You are, I feel, dear friend, reading far too much into the venomous name-calling, unkind though it may be, that some adolecents are wont to dish out to one another, often quite thoughtlessly. They are simply using any verbal abuse that they think will wound the feelings of another and be the occasion of emotional distress. This is wrong, of course, and undoubtedly can be the cause of much anguish and, where possible, those that use such virulent abuse should be hauled over the coals. However, as bad as it is, the majority do not often intend what we adults might intend when and if we use abusive epithets.
When I was in my early teens, dear friend, I was in a children’s home where it was very much survival of the fittest and where there were your resident bullies. Now because I was very softly spoken and of a diffident disposition I was continually picked-on and often called a ‘poof’ (a British derogatory term for a male homosexual). However, at that time I was unaware of the precise meaning of the word and even if my peers knew its true meaning, I do not for one moment think their use of it implied anything respecting my actual sexual proclivity. It was a case of boys being horrible little boys and using a word that they thought would wound my feelings. What wounded my feelings the most, however, was not their use of the word ‘poof’ but their unkindness and unacceptance of me as person. Having said that, I met one of these ‘bullies’ a few years ago and he is now a jolly decent chap and happily married, as I am myself. We spoke about how that children’s home was a harsh environment back in 1972-73 and that everybody was busy surviving it the best way they knew how, which sadly often meant ganging up on other boys, whose faces did not fit. You will never change this unkind streak in human nature, especially among youth, I am afraid.
Whether men hold to the authority of bible or the Church, dear friend, they do, even in their fallen estate, have an ethical intuition that certain behaviour’s are wrong because they are deemed to be unnatural. Thus we percieve that the natural sex companion for a human is another human and not an animal. By the same parity of reasoning, dear friend, the same applies to homosexual acts of depravity. The natural sex companion for a man is a woman, and the natural sex companion for a woman is a man. Thus people have a corresponding intuition regarding homosexuality that they do about bestiality,
vis-a-vis, that it is wrong because it is unnatural. Therefore, it it perfectly reasonable to appeal to bestaility, by way of analogy, to demonstrate that homosexual aberrant acts are as unnatural as bestiality and as intrinsically disordered.

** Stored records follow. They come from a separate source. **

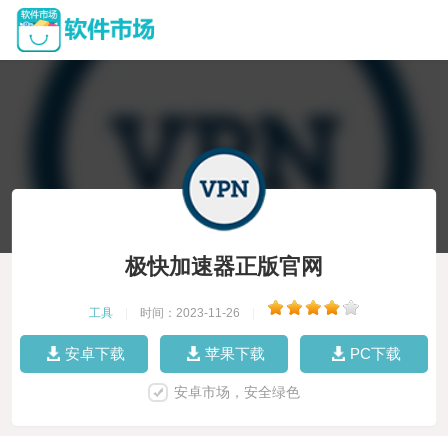
极快加速器正版官网
工具
|
时间：2023-11-26
|
安卓下载
苹果下载
PC下载
安卓市场，安全绿色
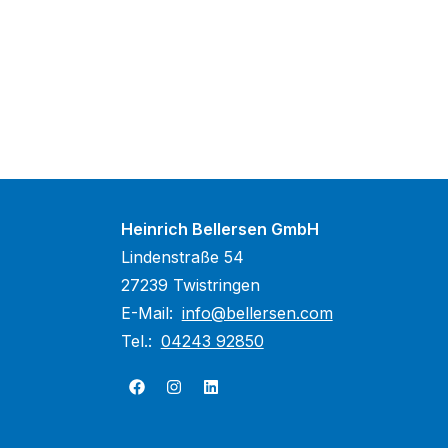
Heinrich Bellersen GmbH
Lindenstraße 54
27239 Twistringen
E-Mail:
info@bellersen.com
Tel.:
04243 92850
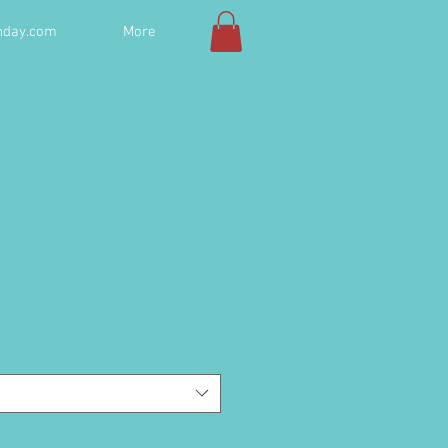
hday.com
More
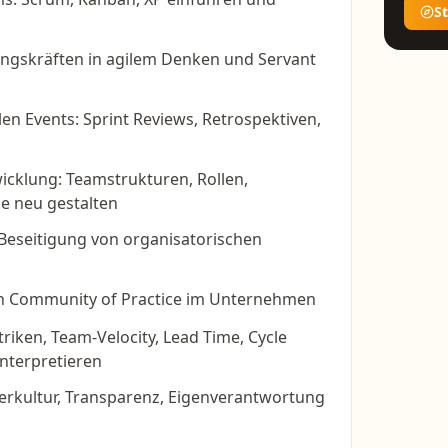
S
ungskräften in agilem Denken und Servant
ilen Events: Sprint Reviews, Retrospektiven,
icklung: Teamstrukturen, Rollen,
e neu gestalten
 Beseitigung von organisatorischen
en Community of Practice im Unternehmen
riken, Team-Velocity, Lead Time, Cycle
nterpretieren
erkultur, Transparenz, Eigenverantwortung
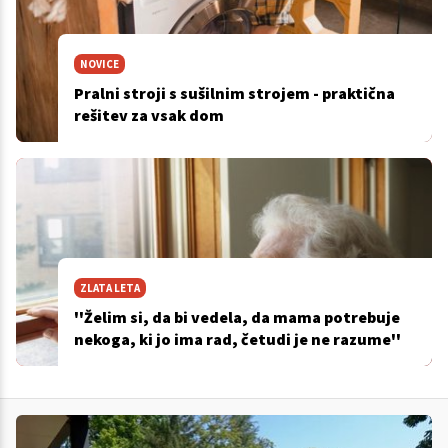
NOVICE
Pralni stroji s sušilnim strojem - praktična
rešitev za vsak dom
ZLATA LETA
''Želim si, da bi vedela, da mama potrebuje
nekoga, ki jo ima rad, četudi je ne razume''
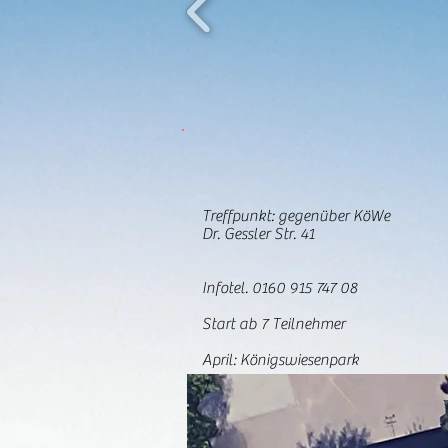
Treffpunkt: gegenüber KöWe
Dr. Gessler Str. 41
Infotel. 0160 915 747 08
Start ab 7 Teilnehmer
April: Königswiesenpark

It is quite true, dear friend, that a militant homosexual activism has done much to indoctrinate Western culture into erroneously thinking that homosexual vice is nothing more than a so called alternative lifestyle choice or an ‘interesting variant’. Moreover, it is also true that there are liberal Catholic dissidents who strongly disagree with their own Chrurch’s stance on homosexual acts of depravity. However, it should be observed that these dissidents, however large their number may be, do not speak for the Magisterium and therefore they need not be listened to by the faithful. Moreover, even if the Pope alone believed that homosexual conduct was sinful and intrinsically disordered, he alone would be right and the entire world wrong. One is a majority with the Lord and as a dear friend of mine, now departed this life, was wont to say, “God’s truth will always prove correct no matter who questions or challenges it”.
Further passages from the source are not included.